Listed records.
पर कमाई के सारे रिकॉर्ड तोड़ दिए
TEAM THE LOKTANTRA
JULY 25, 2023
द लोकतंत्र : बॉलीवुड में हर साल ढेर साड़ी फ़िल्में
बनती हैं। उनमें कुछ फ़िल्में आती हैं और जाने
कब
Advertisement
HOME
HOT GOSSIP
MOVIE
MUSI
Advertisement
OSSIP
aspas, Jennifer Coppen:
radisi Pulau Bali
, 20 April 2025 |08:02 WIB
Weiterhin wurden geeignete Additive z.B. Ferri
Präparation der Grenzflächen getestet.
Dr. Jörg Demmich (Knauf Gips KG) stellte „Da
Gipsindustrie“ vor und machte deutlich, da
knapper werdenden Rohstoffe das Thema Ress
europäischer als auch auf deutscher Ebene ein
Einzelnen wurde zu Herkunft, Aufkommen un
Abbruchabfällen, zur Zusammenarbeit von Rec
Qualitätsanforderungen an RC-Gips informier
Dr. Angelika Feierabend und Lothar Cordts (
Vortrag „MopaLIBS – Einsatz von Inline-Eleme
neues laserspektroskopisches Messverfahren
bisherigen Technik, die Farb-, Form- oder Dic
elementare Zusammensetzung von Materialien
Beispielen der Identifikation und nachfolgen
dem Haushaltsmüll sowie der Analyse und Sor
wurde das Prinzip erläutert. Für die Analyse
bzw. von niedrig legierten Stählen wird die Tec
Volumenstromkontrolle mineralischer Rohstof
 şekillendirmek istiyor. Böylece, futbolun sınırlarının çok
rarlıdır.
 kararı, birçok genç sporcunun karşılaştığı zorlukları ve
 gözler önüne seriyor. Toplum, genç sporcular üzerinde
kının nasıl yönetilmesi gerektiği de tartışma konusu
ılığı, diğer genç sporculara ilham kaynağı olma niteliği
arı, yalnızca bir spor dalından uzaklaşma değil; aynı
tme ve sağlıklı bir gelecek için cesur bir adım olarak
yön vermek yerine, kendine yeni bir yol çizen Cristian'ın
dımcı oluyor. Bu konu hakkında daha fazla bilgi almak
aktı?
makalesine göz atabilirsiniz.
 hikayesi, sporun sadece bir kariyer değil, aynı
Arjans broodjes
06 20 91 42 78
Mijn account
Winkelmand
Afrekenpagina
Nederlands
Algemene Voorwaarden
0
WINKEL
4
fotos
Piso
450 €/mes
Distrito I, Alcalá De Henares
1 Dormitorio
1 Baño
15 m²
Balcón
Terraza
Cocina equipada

Instructions to follow. Search term "değil": return each line of the data that contains it.

Task solution.
arı, yalnızca bir spor dalından uzaklaşma değil; aynı
 hikayesi, sporun sadece bir kariyer değil, aynı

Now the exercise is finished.